*** Begin section ***

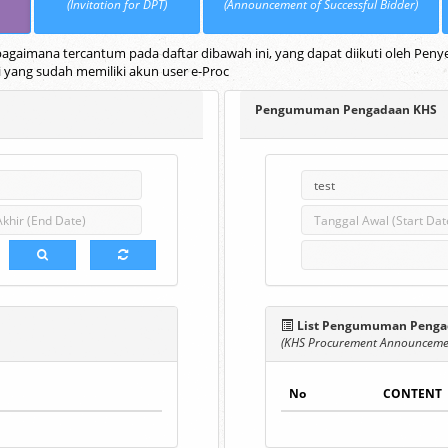
(Invitation for DPT)
(Announcement of Successful Bidder)
gaimana tercantum pada daftar dibawah ini, yang dapat diikuti oleh Penye
i yang sudah memiliki akun user e-Proc
Pengumuman Pengadaan KHS
List Pengumuman Penga
(KHS Procurement Announcemen
No
CONTENT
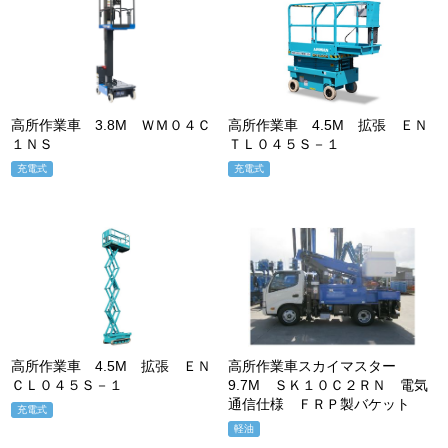
高所作業車 3.8M ＷＭ０４Ｃ
高所作業車 4.5M 拡張 ＥＮ
１ＮＳ
ＴＬ０４５Ｓ－１
充電式
充電式
高所作業車 4.5M 拡張 ＥＮ
高所作業車スカイマスター
ＣＬ０４５Ｓ－１
9.7M ＳＫ１０Ｃ２ＲＮ 電気
通信仕様 ＦＲＰ製バケット
充電式
軽油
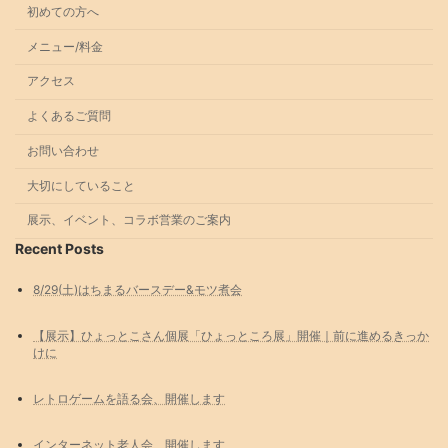
初めての方へ
メニュー/料金
アクセス
よくあるご質問
お問い合わせ
大切にしていること
展示、イベント、コラボ営業のご案内
Recent Posts
8/29(土)はちまるバースデー&モツ煮会
【展示】ひょっとこさん個展「ひょっところ展」開催｜前に進めるきっか
けに
レトロゲームを語る会、開催します
インターネット老人会、開催します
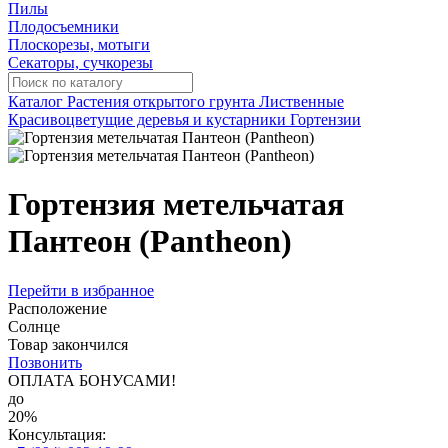
Пилы
Плодосъемники
Плоскорезы, мотыги
Секаторы, сучкорезы
Каталог
Растения открытого грунта
Лиственные
Красивоцветущие деревья и кустарники
Гортензии
Гортензия метельчатая
Пантеон (Pantheon)
Перейти в избранное
Расположение
Солнце
Товар закончился
Позвонить
ОПЛАТА БОНУСАМИ!
до
20%
Консультация:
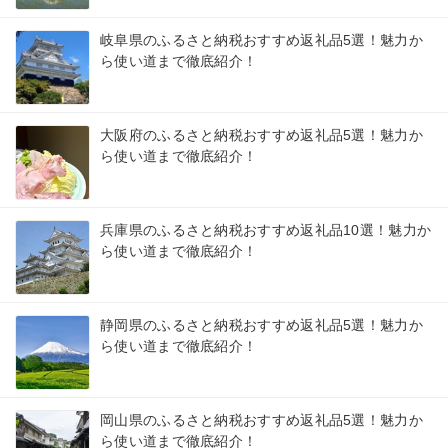
岐阜県のふるさと納税おすすめ返礼品5選！魅力か
ら使い道まで徹底紹介！
大阪府のふるさと納税おすすめ返礼品5選！魅力か
ら使い道まで徹底紹介！
兵庫県のふるさと納税おすすめ返礼品10選！魅力か
ら使い道まで徹底紹介！
静岡県のふるさと納税おすすめ返礼品5選！魅力か
ら使い道まで徹底紹介！
岡山県のふるさと納税おすすめ返礼品5選！魅力か
ら使い道まで徹底紹介！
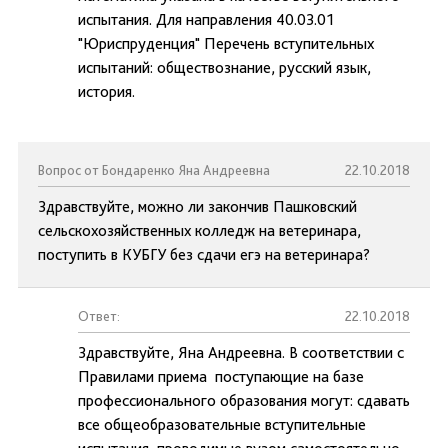
испытания. Для направления 40.03.01
"Юриспруденция" Перечень вступительных
испытаний: обществознание, русский язык,
история.
Вопрос от Бондаренко Яна Андреевна
22.10.2018
Здравствуйте, можно ли закончив Пашковский
сельскохозяйственных колледж на ветеринара,
поступить в КУБГУ без сдачи егэ на ветеринара?
Ответ:
22.10.2018
Здравствуйте, Яна Андреевна. В соответствии с
Правилами приема поступающие на базе
профессионального образования могут: сдавать
все общеобразовательные вступительные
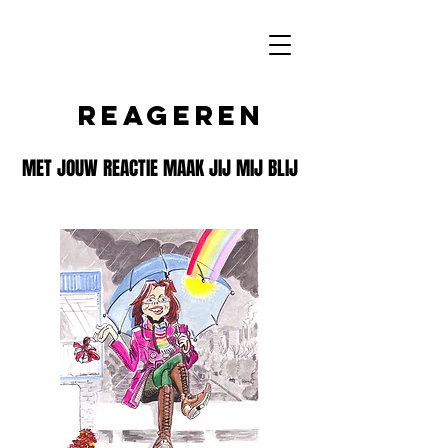
reageren
MET JOUW REACTIE MAAK JIJ MIJ BLIJ
MET JOUW REACTIE MAAK JIJ MIJ BLIJ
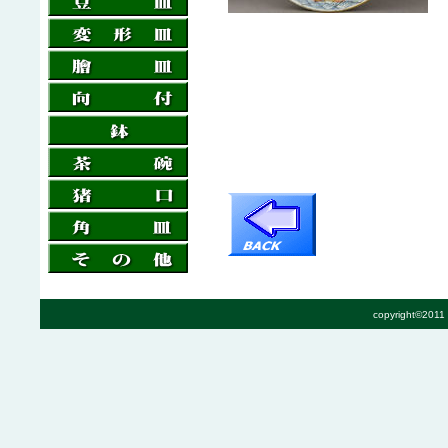
copyright©2011 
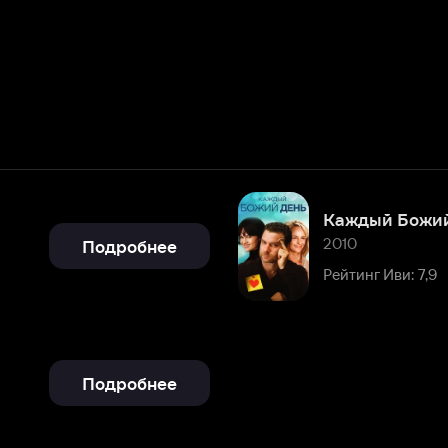
Каждый Божий день
2010
Подробнее
Рейтинг Иви: 7,9
Подробнее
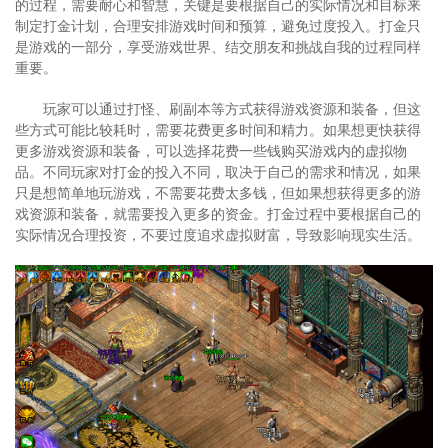
的过程，需要耐心和智慧，关键是要根据自己的实际情况和目标来
制定打金计划，合理安排游戏时间和预算，避免过度投入。打金只
是游戏的一部分，享受游戏世界、结交朋友和挑战自我的过程同样
重要。
玩家可以通过打怪、刷副本等方式获得游戏资源和装备，但这
些方式可能比较耗时，需要花费更多时间和精力。如果想更快获得
更多游戏资源和装备，可以选择花费一些钱购买游戏内的虚拟物
品。不同玩家对打金的投入不同，取决于自己的需求和情况，如果
只是想简单地玩游戏，不需要花费太多钱，但如果想获得更多的游
戏资源和装备，就需要投入更多的资金。打金过程中要根据自己的
实际情况合理投资，不要过度追求虚拟财富，导致影响现实生活。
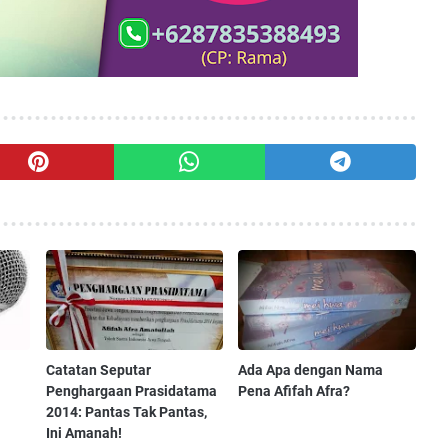
Catatan Seputar
Ada Apa dengan Nama
Penghargaan Prasidatama
Pena Afifah Afra?
2014: Pantas Tak Pantas,
Ini Amanah!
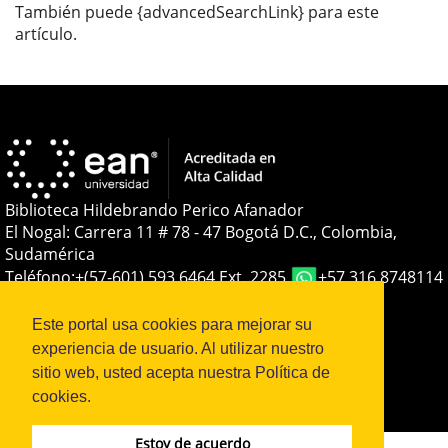
También puede {advancedSearchLink} para este
artículo.
Biblioteca Hildebrando Perico Afanador
El Nogal: Carrera 11 # 78 - 47 Bogotá D.C., Colombia,
Sudamérica
Teléfono:
+(57-601) 593 6464 Ext. 2285
+57 316 8748114
E-mail:
soporteojs@universidadean.edu.co
-
biblioteca@universidadean.edu.co
Este portal usa cookies para mejorar su
experiencia de usuario. Al utilizar nuestro
sitio web, usted acepta nuestra Política de
Sistema OJS - Metabiblioteca |
cookies.
Estoy de acuerdo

*** End section ***

WORK REQUEST: Each line holding the word "ветеринара" must be copied from the data.

ANSWER TO THIS EXERCISE:
сельскохозяйственных колледж на ветеринара,
поступить в КУБГУ без сдачи егэ на ветеринара?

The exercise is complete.